弾を作って、狩りをして、芋や木の実を収穫して。それなりに、森の生活になじんできた頃。
そろそろ、蟻弾が少なくなってきたな〜、と思いつつ、森の散策をしていた。
うわさをすれば、なんとやら、だ。話題の岩大蟻がのこのこと現れた。やった、チャンスだ。即、蟻団子にしてしまった。
今日はもうけたな。
それから、二〜三日は森に行かずに洞窟で遊んでいた。
そして、奴らが現れた。
その日は、何やら、森が騒がしかった。
かと思うと、急に音が静かになった。もちろん、自分も警戒した。
目を凝らしていると、やがて、森からまーてんの草原へ、次から次へと岩大蟻が姿を現してきた。多分、80匹ぐらいはいただろう。
すぐさま、ドラゴン形態に変身した。あいつらに、魔力の「火炎弾」は効かない。数が多すぎて、「掴んで潰す」は間に合わない。
昨日のうちに、蟻弾をつくっておいてよかった。
しかし、問題が。ドラゴン形態では、多くの弾数を握っていられないのだ。ポーチは人型用で、ドラゴンの手を突っ込んだら破れてしまう。ドラゴン用のポーチはない。

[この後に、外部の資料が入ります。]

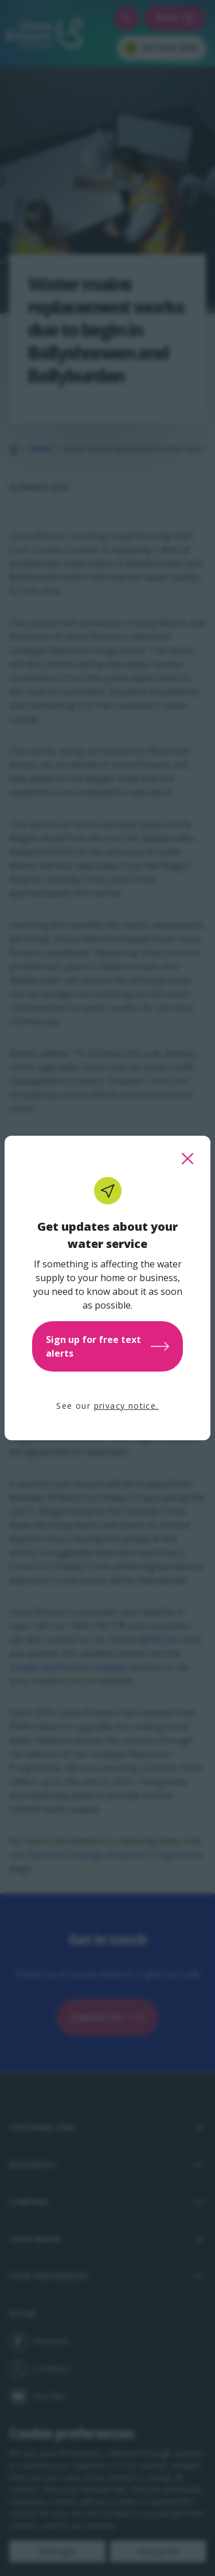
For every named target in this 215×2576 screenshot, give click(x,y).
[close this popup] (187, 1158)
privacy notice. (126, 1405)
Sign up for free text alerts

肉弾戦も難しい。今は、自分の方が体格は上だ。が、取り付かれ、手足を押さえられたら。かく乱しながら、一対一で頭をたたき潰す技量を、今の自分は持ち合わせていない。
やはり、人型で、対峙するしかない。
再び、変身した。
このときは、蟻の方が体が大きい。五歳児相当の人間には、無謀というよりほかない。が、小さすぎて、捕らえ辛い、ということもある。この体格でも、ジャンプ力は十分ある。蟻弾での、殺傷能力には実績がある。
とにかく、捕り尽くす。
蟻たちは、森から出てくると、てん杉に取り付いていった。よじ上ろうとしているやつの首筋に、大弾を撃つ。
まず、一匹。
てん杉に取り付いた蟻から、片っ端から撃ち落とす。
そのうちに、自分に気がついた蟻が向かってきた。大顎を振り上げて襲ってくる。こちらから駆け出した。
顎に捕らえられる前に走り込み、下から首を狙う。命中。首が落ちた。二方向から突進してくる。さっきの蟻の胴を足場にしてジャンプ、上空から、二射。これも、命中。
すり抜け、飛び上がり、蹴りつけ、走り回り、撃ちまくった。
中には、関節にキックが決まって、足がもげた蟻もいた。しかし、その後暴れすぎてうまく首に当てられず、為留めるまで、時間がかかってしまった。
さらに、次から次へと蟻の首を狙っていく。
残弾数が、心もとなくなった頃、ようやく、最後の一匹を打ち倒した。
見れば、一面が蟻の残骸で埋め尽くされていた。
森から出てくる蟻も、もういない。
気がつけば、肩で息をしていた。
・・・さあ、次は、後始末、だ。